What happened next is a cautionary tale for two young people from Bamian province who eloped and are still in hiding, even as some activists are trying to persuade them to turn themselves in.

She had run away to avoid marrying a man her family had forcibly betrothed her to, and agreed to return only after her family had signed guarantees that she would not be harmed. For good measure, her father and brother repeated their vows on video camera at the Ministry of Women's Affairs in Baghlan province, and she left with them.

She never reached home. Hours after she got into her family's car, a gang of gunmen dragged her out of the vehicle and shot her to death, her brother and uncle later claimed.

Very few convictions

Whoever was responsible — the police blame the jilted fiancé's family, but women's activists accuse Amina's family of staging her killing — Amina became yet another victim of an "honor killing" to absolve some sort of family shame. Rubina Hamdard, a lawyer at a coalition of women's advocacy groups, the Afghan Women's Network, estimates that 150 cases of honor killing occur every year in Afghanistan, based on statistics kept over the past five years. Fewer than half of them are formally reported, however, and very few end in convictions.

It was just such a possible fate that prompted Zakia, 18, and Mohammad Ali, 21, to flee into hiding after they eloped in March, fearing that Zakia's family would kill them both because she had refused her father's choice of a husband.

Neither Amina nor Zakia and Mohammad Ali did anything against the law — or, more specifically, against two of the legal systems in effect in Afghanistan: the body of civil law enacted over the past decade with Western assistance, or the classic Islamic code of sharia that is also enshrined in law.

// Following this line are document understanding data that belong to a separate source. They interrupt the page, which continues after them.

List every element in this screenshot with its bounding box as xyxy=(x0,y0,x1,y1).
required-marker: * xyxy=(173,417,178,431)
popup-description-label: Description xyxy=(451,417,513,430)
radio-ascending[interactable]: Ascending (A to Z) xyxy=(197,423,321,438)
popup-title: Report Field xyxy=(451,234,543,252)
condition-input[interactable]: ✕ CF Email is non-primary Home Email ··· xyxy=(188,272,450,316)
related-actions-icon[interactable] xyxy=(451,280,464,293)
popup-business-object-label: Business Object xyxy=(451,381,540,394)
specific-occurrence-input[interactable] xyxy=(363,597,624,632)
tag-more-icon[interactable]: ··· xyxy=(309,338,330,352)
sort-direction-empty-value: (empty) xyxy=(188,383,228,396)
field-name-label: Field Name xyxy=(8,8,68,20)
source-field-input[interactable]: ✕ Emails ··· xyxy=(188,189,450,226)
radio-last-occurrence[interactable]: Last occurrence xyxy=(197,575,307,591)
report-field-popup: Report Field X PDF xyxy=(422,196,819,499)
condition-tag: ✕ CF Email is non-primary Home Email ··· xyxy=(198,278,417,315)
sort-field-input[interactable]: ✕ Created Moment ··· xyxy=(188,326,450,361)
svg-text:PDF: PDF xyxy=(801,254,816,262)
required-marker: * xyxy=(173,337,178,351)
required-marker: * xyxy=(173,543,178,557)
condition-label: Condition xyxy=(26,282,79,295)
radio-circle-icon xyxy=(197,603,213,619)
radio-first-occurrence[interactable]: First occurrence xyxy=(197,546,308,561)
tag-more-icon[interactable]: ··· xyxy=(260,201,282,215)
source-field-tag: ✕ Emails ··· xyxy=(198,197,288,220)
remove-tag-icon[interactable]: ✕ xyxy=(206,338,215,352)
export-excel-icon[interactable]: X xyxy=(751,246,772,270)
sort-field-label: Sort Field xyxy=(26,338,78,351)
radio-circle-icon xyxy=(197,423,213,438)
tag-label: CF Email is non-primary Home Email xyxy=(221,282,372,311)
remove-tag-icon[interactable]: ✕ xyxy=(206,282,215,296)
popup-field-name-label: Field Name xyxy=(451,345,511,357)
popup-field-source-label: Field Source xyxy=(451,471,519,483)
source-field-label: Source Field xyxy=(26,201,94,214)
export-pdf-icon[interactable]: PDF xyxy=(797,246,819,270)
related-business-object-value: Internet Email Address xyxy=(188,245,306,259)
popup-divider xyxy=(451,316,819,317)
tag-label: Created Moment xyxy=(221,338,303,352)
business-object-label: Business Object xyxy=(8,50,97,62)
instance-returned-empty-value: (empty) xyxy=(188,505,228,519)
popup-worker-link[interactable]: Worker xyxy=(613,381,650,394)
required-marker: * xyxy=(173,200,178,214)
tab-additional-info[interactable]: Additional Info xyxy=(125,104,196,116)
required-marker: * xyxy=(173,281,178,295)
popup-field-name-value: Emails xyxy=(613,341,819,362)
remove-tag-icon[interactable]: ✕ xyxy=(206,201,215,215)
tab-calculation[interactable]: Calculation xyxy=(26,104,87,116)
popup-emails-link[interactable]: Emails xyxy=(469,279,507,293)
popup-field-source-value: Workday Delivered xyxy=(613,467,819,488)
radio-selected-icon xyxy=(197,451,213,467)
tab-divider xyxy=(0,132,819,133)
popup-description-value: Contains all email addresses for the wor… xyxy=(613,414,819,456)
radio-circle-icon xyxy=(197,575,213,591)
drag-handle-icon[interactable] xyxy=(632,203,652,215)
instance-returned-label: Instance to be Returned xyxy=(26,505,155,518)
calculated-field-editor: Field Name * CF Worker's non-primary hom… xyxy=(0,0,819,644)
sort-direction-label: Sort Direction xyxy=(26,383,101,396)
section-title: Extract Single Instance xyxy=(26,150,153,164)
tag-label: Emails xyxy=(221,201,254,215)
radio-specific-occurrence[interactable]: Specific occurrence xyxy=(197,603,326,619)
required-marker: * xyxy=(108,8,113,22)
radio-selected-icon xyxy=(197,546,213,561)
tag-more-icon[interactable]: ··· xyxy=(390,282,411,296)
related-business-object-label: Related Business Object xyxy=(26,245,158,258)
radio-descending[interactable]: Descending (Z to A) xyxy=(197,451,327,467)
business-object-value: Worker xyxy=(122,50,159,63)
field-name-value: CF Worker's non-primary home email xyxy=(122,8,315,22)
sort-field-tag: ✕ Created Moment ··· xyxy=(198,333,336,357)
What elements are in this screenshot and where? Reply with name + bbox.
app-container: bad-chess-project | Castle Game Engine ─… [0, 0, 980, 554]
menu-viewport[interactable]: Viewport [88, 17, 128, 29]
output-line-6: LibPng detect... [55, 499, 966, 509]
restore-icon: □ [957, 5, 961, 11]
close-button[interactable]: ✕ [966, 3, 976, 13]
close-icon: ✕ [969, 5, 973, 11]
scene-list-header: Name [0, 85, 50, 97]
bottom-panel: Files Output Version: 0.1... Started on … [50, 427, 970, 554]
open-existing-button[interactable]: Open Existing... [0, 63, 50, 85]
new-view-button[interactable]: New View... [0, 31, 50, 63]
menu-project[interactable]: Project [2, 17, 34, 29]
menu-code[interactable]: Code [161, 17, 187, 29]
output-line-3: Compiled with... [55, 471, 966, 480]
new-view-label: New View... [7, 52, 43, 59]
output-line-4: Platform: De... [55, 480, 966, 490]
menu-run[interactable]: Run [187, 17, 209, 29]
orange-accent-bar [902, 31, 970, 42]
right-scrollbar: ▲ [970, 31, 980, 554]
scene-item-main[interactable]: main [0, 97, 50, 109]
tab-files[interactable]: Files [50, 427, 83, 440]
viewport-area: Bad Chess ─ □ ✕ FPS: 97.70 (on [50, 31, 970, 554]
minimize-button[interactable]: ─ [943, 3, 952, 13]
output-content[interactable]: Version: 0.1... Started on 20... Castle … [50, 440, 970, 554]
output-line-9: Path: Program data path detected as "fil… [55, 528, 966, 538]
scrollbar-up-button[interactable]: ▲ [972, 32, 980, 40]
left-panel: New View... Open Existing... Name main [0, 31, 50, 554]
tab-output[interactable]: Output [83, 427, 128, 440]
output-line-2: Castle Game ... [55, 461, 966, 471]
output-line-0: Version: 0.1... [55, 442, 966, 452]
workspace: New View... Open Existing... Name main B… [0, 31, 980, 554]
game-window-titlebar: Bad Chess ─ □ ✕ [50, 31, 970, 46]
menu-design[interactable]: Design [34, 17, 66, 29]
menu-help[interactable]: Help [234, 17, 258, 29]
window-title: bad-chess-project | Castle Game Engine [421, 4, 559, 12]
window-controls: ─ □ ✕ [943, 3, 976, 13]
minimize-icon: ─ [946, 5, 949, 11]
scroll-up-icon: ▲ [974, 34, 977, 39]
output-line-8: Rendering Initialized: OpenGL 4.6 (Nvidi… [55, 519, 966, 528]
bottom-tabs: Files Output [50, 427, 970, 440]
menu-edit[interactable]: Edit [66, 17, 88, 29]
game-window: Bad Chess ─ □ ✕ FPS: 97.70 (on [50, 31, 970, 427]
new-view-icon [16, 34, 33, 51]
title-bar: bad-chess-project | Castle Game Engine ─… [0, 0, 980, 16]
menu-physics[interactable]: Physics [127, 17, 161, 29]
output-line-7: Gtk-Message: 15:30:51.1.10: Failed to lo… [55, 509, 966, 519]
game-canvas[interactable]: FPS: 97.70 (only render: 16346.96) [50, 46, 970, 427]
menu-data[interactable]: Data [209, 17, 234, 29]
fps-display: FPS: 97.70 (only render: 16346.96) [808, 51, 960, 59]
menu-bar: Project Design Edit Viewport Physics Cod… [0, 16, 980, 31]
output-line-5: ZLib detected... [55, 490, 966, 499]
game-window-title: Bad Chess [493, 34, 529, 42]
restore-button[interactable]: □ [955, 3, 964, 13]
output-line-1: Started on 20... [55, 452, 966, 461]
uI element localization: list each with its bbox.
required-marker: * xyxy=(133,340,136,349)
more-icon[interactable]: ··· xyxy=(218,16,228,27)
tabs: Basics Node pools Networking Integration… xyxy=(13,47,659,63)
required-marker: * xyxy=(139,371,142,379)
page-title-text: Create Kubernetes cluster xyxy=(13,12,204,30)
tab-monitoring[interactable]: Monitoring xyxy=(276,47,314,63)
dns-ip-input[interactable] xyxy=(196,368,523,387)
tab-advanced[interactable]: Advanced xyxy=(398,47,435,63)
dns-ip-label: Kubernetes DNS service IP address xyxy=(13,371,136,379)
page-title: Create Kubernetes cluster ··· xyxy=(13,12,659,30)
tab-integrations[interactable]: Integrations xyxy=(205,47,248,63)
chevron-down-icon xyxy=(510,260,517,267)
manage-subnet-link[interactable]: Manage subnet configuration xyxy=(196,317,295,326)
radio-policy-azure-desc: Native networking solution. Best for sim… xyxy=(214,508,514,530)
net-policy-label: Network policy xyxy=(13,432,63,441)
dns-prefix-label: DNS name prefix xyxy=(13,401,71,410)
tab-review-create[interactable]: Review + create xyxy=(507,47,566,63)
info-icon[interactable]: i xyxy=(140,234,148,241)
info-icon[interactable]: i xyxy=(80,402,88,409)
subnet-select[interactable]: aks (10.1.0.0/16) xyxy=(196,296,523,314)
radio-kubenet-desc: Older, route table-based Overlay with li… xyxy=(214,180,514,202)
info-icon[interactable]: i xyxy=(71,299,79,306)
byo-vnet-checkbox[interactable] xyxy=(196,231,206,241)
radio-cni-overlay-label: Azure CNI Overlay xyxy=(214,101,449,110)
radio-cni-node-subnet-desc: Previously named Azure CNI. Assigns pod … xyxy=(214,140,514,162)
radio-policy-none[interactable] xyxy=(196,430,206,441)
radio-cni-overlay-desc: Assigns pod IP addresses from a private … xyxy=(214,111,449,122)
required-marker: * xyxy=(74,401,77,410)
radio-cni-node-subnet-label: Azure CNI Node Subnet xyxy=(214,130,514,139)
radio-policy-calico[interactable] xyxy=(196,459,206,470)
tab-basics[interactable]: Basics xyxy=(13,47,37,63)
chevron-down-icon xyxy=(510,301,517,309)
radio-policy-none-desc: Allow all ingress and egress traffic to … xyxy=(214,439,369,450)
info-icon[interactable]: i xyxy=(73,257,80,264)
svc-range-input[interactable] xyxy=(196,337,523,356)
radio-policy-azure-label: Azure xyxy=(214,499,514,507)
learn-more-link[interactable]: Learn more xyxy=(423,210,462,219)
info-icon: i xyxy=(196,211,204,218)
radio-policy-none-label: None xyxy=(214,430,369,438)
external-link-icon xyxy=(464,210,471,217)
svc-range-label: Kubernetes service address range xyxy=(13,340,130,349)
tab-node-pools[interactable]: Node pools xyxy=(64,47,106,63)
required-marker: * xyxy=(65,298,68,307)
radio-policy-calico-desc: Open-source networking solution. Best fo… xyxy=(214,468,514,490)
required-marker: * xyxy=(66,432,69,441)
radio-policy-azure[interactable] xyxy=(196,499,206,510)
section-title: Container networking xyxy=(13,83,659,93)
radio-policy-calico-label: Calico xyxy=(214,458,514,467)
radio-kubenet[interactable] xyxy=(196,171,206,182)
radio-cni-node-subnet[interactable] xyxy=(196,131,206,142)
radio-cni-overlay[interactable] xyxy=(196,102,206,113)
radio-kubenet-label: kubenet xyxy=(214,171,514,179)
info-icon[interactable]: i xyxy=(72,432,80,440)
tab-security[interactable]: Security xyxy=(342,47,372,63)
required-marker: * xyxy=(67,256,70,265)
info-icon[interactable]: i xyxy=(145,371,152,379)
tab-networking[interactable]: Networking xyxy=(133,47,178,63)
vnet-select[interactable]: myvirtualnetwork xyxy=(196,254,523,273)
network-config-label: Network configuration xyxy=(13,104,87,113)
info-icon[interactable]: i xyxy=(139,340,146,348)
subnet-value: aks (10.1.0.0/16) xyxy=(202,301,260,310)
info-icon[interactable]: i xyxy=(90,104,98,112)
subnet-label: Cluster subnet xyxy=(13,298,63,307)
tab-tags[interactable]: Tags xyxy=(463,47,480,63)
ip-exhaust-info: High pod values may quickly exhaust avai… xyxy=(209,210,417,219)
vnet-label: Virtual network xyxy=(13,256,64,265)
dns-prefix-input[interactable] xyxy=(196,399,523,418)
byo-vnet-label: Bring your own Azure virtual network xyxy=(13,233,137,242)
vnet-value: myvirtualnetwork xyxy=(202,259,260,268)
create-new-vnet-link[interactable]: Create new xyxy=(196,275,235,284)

Both protect the rights of women not to be forced into marriage against their will.

But in Afghanistan, an unwritten, unofficial third legal system has remained pervasive: customary law, the tribal codes that have stubbornly persisted despite efforts at reform. "In Afghanistan judges stick to customary law, forget sharia law, let alone civil law," said Shala Fareed, a professor of law at Kabul University.

Hamdard said: "In any society it's not just the law that shapes everything, it's the behavior of the judges, and how they interpret the law."

But in many places, judges are poorly educated, a situation that continues to exist, despite some $904 million in "rule of law" funding from the United States alone, between 2002 and 2010.